Il giorno che compii otto anni, mio papà mi prese da parte e mi disse che avremmo cambiato casa. Io, come ogni volta, capii e mi misi a ridere. Quando la notte sentivo i rumori che parlavano chiaro, la mattina ero pronto alla recita di papà: ce ne andiamo, prendi su le tue cose, usciamo veloci. Me lo diceva usando pressoché le stesse parole ogni volta, e ogni volta sapevo cosa intendeva e cos’era successo, e lo guardavo in silenzio. In silenzio perché io non parlavo.
Non sono muto: non parlavo; mai. Mio papà, quando deve descrivermi alle persone che incontriamo, per mitigare la mia situazione mi definisce ugualmente “taciturno”, “silenzioso”, “introverso”, e io rido dentro pensando che per descrivere qualcuno che non parla si usano termini tanto verbosi e pieni di lettere.

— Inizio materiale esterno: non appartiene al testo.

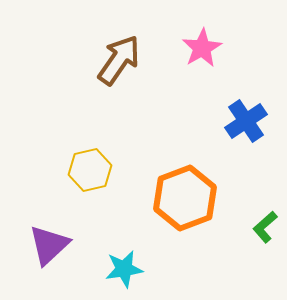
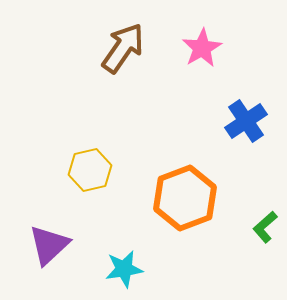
brown arrow: moved 4 px right, 12 px up
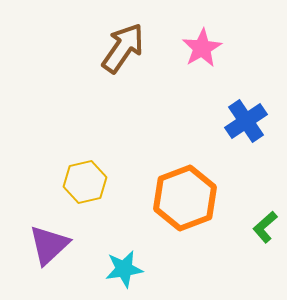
yellow hexagon: moved 5 px left, 12 px down
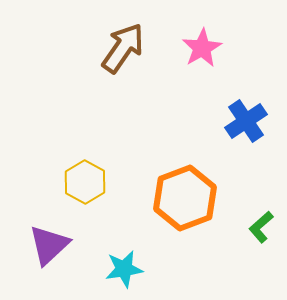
yellow hexagon: rotated 18 degrees counterclockwise
green L-shape: moved 4 px left
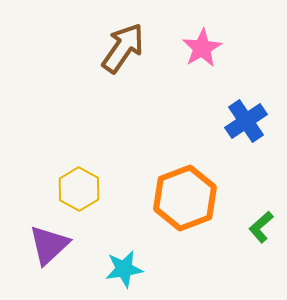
yellow hexagon: moved 6 px left, 7 px down
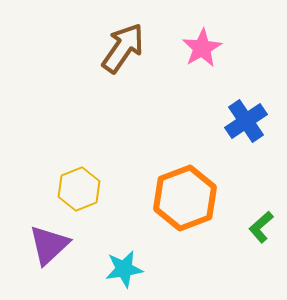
yellow hexagon: rotated 9 degrees clockwise
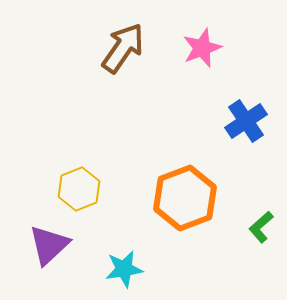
pink star: rotated 9 degrees clockwise
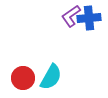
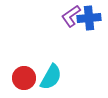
red circle: moved 1 px right
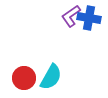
blue cross: rotated 15 degrees clockwise
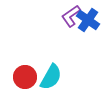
blue cross: moved 1 px left, 2 px down; rotated 25 degrees clockwise
red circle: moved 1 px right, 1 px up
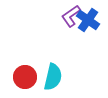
cyan semicircle: moved 2 px right; rotated 16 degrees counterclockwise
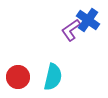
purple L-shape: moved 14 px down
red circle: moved 7 px left
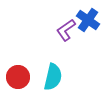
purple L-shape: moved 5 px left
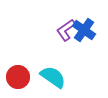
blue cross: moved 4 px left, 10 px down
cyan semicircle: rotated 68 degrees counterclockwise
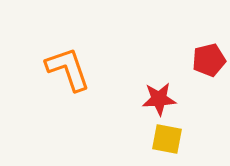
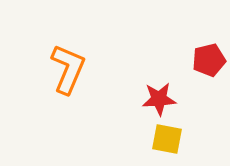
orange L-shape: rotated 42 degrees clockwise
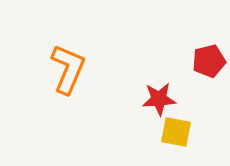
red pentagon: moved 1 px down
yellow square: moved 9 px right, 7 px up
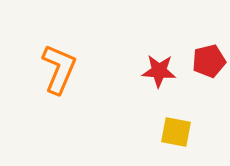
orange L-shape: moved 9 px left
red star: moved 28 px up; rotated 8 degrees clockwise
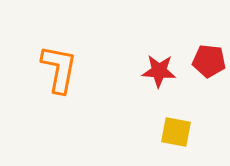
red pentagon: rotated 20 degrees clockwise
orange L-shape: rotated 12 degrees counterclockwise
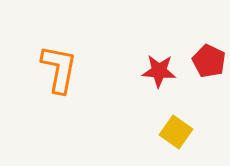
red pentagon: rotated 20 degrees clockwise
yellow square: rotated 24 degrees clockwise
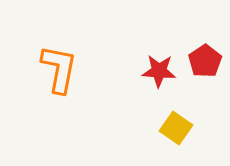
red pentagon: moved 4 px left; rotated 12 degrees clockwise
yellow square: moved 4 px up
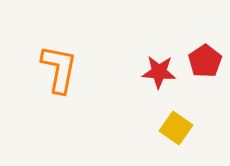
red star: moved 1 px down
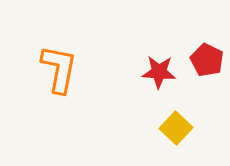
red pentagon: moved 2 px right, 1 px up; rotated 12 degrees counterclockwise
yellow square: rotated 8 degrees clockwise
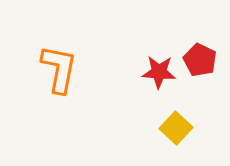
red pentagon: moved 7 px left
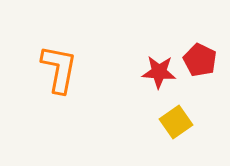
yellow square: moved 6 px up; rotated 12 degrees clockwise
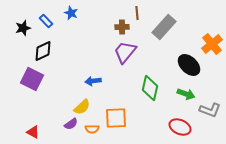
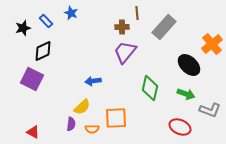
purple semicircle: rotated 48 degrees counterclockwise
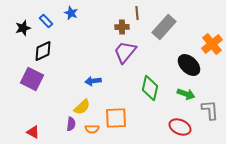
gray L-shape: rotated 115 degrees counterclockwise
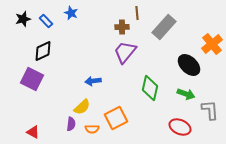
black star: moved 9 px up
orange square: rotated 25 degrees counterclockwise
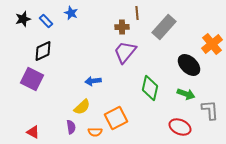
purple semicircle: moved 3 px down; rotated 16 degrees counterclockwise
orange semicircle: moved 3 px right, 3 px down
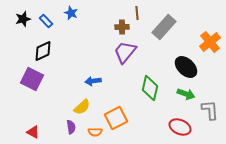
orange cross: moved 2 px left, 2 px up
black ellipse: moved 3 px left, 2 px down
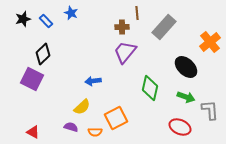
black diamond: moved 3 px down; rotated 20 degrees counterclockwise
green arrow: moved 3 px down
purple semicircle: rotated 64 degrees counterclockwise
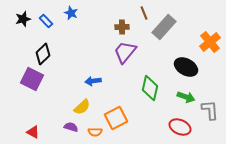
brown line: moved 7 px right; rotated 16 degrees counterclockwise
black ellipse: rotated 15 degrees counterclockwise
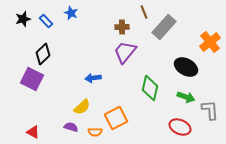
brown line: moved 1 px up
blue arrow: moved 3 px up
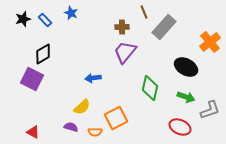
blue rectangle: moved 1 px left, 1 px up
black diamond: rotated 15 degrees clockwise
gray L-shape: rotated 75 degrees clockwise
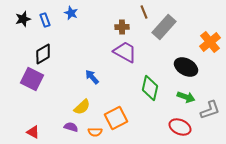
blue rectangle: rotated 24 degrees clockwise
purple trapezoid: rotated 80 degrees clockwise
blue arrow: moved 1 px left, 1 px up; rotated 56 degrees clockwise
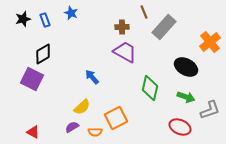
purple semicircle: moved 1 px right; rotated 48 degrees counterclockwise
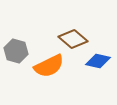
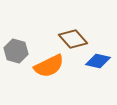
brown diamond: rotated 8 degrees clockwise
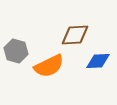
brown diamond: moved 2 px right, 4 px up; rotated 52 degrees counterclockwise
blue diamond: rotated 15 degrees counterclockwise
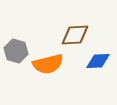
orange semicircle: moved 1 px left, 2 px up; rotated 12 degrees clockwise
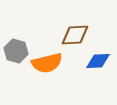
orange semicircle: moved 1 px left, 1 px up
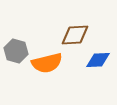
blue diamond: moved 1 px up
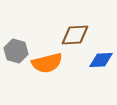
blue diamond: moved 3 px right
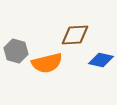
blue diamond: rotated 15 degrees clockwise
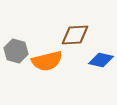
orange semicircle: moved 2 px up
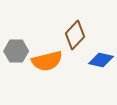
brown diamond: rotated 44 degrees counterclockwise
gray hexagon: rotated 15 degrees counterclockwise
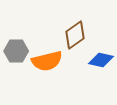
brown diamond: rotated 12 degrees clockwise
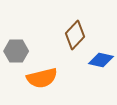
brown diamond: rotated 12 degrees counterclockwise
orange semicircle: moved 5 px left, 17 px down
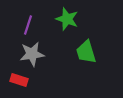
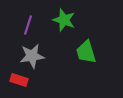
green star: moved 3 px left, 1 px down
gray star: moved 2 px down
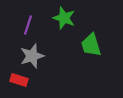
green star: moved 2 px up
green trapezoid: moved 5 px right, 7 px up
gray star: rotated 10 degrees counterclockwise
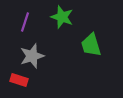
green star: moved 2 px left, 1 px up
purple line: moved 3 px left, 3 px up
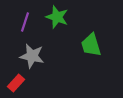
green star: moved 5 px left
gray star: rotated 30 degrees clockwise
red rectangle: moved 3 px left, 3 px down; rotated 66 degrees counterclockwise
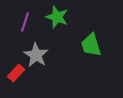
gray star: moved 4 px right, 1 px up; rotated 20 degrees clockwise
red rectangle: moved 10 px up
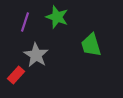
red rectangle: moved 2 px down
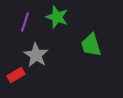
red rectangle: rotated 18 degrees clockwise
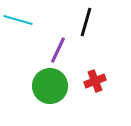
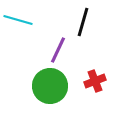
black line: moved 3 px left
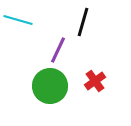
red cross: rotated 15 degrees counterclockwise
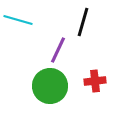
red cross: rotated 30 degrees clockwise
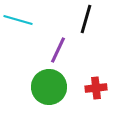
black line: moved 3 px right, 3 px up
red cross: moved 1 px right, 7 px down
green circle: moved 1 px left, 1 px down
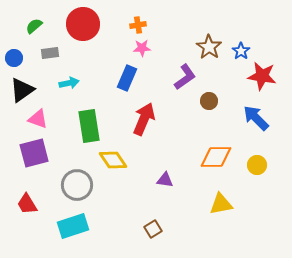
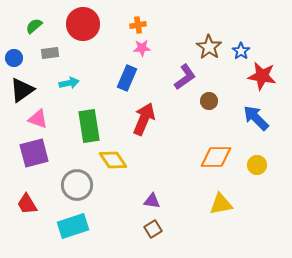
purple triangle: moved 13 px left, 21 px down
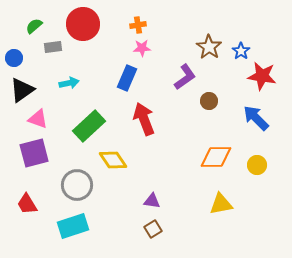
gray rectangle: moved 3 px right, 6 px up
red arrow: rotated 44 degrees counterclockwise
green rectangle: rotated 56 degrees clockwise
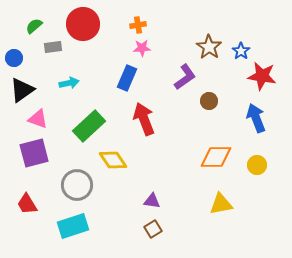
blue arrow: rotated 24 degrees clockwise
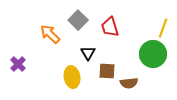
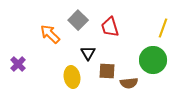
green circle: moved 6 px down
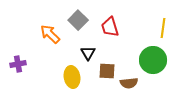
yellow line: rotated 12 degrees counterclockwise
purple cross: rotated 35 degrees clockwise
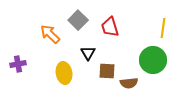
yellow ellipse: moved 8 px left, 4 px up
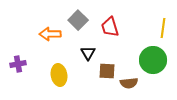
orange arrow: rotated 45 degrees counterclockwise
yellow ellipse: moved 5 px left, 2 px down
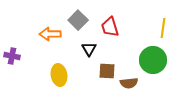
black triangle: moved 1 px right, 4 px up
purple cross: moved 6 px left, 8 px up; rotated 21 degrees clockwise
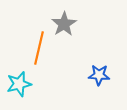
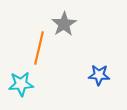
cyan star: moved 2 px right; rotated 10 degrees clockwise
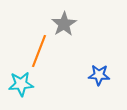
orange line: moved 3 px down; rotated 8 degrees clockwise
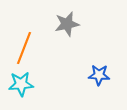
gray star: moved 3 px right; rotated 20 degrees clockwise
orange line: moved 15 px left, 3 px up
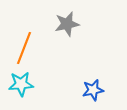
blue star: moved 6 px left, 15 px down; rotated 15 degrees counterclockwise
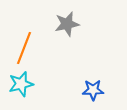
cyan star: rotated 10 degrees counterclockwise
blue star: rotated 10 degrees clockwise
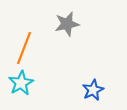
cyan star: moved 1 px up; rotated 15 degrees counterclockwise
blue star: rotated 25 degrees counterclockwise
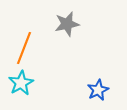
blue star: moved 5 px right
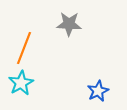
gray star: moved 2 px right; rotated 15 degrees clockwise
blue star: moved 1 px down
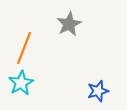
gray star: rotated 30 degrees counterclockwise
blue star: rotated 10 degrees clockwise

Per dire la mia prima parola attesi addirittura quasi due anni: era “No”. Non accadde nulla: ogni volta che la dicevo non accadeva nulla. Io dicevo “No” e per i miei genitori era Sì; non volevo qualcosa e loro me lo facevano lo stesso, me lo davano lo stesso, se lo prendevano lo stesso. Il loro No valeva mille volte il mio. Così smisi di dirlo. A quattro anni mi arrabbiai come solo un bambino si sa arrabbiare e pensai: tanto vale stare zitti. E così si chiuse il mio dialogo col mondo. Non sono scemo, eh, nemmeno matto; al massimo un po’ troppo intelligente. Preferisco non dire quel che penso, mai. Non chiedo, non mi lamento, non parlo a sproposito: in fondo sono anche socialmente educato, no?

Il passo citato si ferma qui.